Carriage Services acquisitions, hiring. . and other news

Last week public funeral home operating company Carriage Services was really in the news.  They not only announced the acquisitions of the Fairfax Memorial Park and Funeral Home in the Washington, DC area, but they announced the purchase from StoneMor Partners of the funeral home/cemetery combination facility Oakmont Memorial Funeral Home and Cemetery in Northern California They also announced the addition of a new President/COO to their corporate family as well.

StoneMor Partner’s press release mentioned the price of the Oakmont transaction as $33 million.  And, we learned from the Houston Business Journal that you can read here what the price was for the Fairfax transaction.  Here’s a quote from that article.  “Carriage Services subsidiary Carriage Funeral Holdings will pay a total of $100 million in consideration to the shareholders of the memorial park and the unitholders of the funeral home when the deal closes, per the SEC filing. “

Here are a couple of articles that we noticed after the transactions were announced.

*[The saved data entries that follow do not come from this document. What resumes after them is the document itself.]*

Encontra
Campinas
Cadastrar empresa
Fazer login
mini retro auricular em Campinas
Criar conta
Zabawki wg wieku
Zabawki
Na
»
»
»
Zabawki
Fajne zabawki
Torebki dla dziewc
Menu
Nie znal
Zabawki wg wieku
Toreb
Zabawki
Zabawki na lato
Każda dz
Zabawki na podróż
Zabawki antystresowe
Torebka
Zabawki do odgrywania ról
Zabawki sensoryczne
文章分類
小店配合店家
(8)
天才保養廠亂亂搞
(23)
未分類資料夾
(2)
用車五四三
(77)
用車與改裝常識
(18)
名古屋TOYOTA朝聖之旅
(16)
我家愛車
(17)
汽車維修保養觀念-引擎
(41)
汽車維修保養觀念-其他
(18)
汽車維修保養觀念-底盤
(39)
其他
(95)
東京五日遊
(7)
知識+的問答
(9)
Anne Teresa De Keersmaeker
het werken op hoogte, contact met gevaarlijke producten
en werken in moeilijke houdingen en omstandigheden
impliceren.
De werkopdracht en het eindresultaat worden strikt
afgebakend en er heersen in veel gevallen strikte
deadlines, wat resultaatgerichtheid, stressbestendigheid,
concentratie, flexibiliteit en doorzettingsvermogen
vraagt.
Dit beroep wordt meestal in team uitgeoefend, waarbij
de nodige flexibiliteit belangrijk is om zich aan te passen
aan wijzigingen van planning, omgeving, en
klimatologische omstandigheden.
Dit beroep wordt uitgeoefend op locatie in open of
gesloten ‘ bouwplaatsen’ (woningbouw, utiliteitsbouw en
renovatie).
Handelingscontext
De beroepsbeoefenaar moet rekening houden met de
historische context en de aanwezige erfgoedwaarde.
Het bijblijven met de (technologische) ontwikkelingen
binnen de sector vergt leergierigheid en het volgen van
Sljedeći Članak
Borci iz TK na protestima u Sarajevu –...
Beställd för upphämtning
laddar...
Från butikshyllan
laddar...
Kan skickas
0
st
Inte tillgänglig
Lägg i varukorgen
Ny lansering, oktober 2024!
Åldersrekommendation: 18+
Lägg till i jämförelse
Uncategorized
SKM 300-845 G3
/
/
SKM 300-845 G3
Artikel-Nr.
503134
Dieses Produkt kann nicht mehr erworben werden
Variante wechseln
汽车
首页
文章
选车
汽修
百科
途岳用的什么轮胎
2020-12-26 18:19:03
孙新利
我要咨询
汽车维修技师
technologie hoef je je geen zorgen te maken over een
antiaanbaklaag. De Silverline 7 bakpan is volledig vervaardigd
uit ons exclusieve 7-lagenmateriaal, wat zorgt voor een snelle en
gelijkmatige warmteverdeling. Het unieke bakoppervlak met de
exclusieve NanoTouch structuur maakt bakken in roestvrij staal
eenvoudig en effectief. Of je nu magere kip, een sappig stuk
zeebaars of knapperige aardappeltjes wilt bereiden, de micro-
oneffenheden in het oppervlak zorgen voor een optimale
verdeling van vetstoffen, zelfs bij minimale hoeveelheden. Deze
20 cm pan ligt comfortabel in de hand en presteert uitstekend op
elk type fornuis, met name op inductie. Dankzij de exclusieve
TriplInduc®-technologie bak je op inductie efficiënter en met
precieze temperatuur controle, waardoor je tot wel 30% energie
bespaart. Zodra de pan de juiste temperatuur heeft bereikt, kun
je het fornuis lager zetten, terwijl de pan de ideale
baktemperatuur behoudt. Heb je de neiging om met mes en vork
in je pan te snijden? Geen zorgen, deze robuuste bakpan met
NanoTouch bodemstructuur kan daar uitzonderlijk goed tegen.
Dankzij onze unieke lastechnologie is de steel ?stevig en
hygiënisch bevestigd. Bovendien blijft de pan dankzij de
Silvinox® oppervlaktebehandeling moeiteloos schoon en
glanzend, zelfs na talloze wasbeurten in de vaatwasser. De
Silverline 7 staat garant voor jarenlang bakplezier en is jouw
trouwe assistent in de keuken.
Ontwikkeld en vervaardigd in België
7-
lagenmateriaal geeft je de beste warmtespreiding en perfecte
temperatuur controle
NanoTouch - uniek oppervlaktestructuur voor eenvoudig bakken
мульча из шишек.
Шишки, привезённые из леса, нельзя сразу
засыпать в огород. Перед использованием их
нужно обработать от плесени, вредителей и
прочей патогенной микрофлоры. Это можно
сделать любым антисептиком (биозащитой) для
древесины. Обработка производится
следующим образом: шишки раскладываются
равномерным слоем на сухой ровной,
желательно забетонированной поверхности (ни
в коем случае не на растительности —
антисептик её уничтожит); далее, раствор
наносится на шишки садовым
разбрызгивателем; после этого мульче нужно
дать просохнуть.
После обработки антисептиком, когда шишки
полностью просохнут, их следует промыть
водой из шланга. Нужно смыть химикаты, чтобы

  • Carriage Services announces offering of Senior NotesThis article states that Carriage Services will be offering a private offering of $75 million of Senior Notes bearing an interest rate of 6.625% due in 2026.
  • Moody’s Downgrades Carriage Services — In this notice from Moody’s Investors Services you can read where the company downgraded Carriage Services corporate family rating to B2 from B1.  However, their outlook was revised to stable from negative.  Following is an excerpt from Moody’s as to their rationale:

“Carriage Service’s substantial financial leverage increase to well above 6 times following the announced exclusively debt-funded acquisitions and the introduction of integration risks from multiple acquisitions completed in close succession drive the rating downgrades,” said Edmond DeForest, Moody’s Vice President and Senior Credit Officer.

The B2 CFR reflects Carriage’s small scale with 2020 revenue of less than $350 million anticipated and high pro-forma debt to EBITDA of about 6.5 times as of September 30, 2019. Free cash flow generation and interest coverage are solid, with free cash flow to debt of about 5% and EBITA to interest expense of about 2 times expected over the next 12 to 18 months. The ratings also reflect the fragmented and competitive deathcare industry dynamics with larger and smaller competitors which could create pricing pressures or limit revenue growth. Moody’s expects declining average revenue per service, a trend in the funeral industry for the past several years, to continue to pressure Carriage’s ability to grow same-store revenue. The ongoing secular trends toward the increasing use of cremation services, which often generate lower revenue than traditional burial and funeral services, could also weigh on financial performance or impede revenue and profit growth over time.”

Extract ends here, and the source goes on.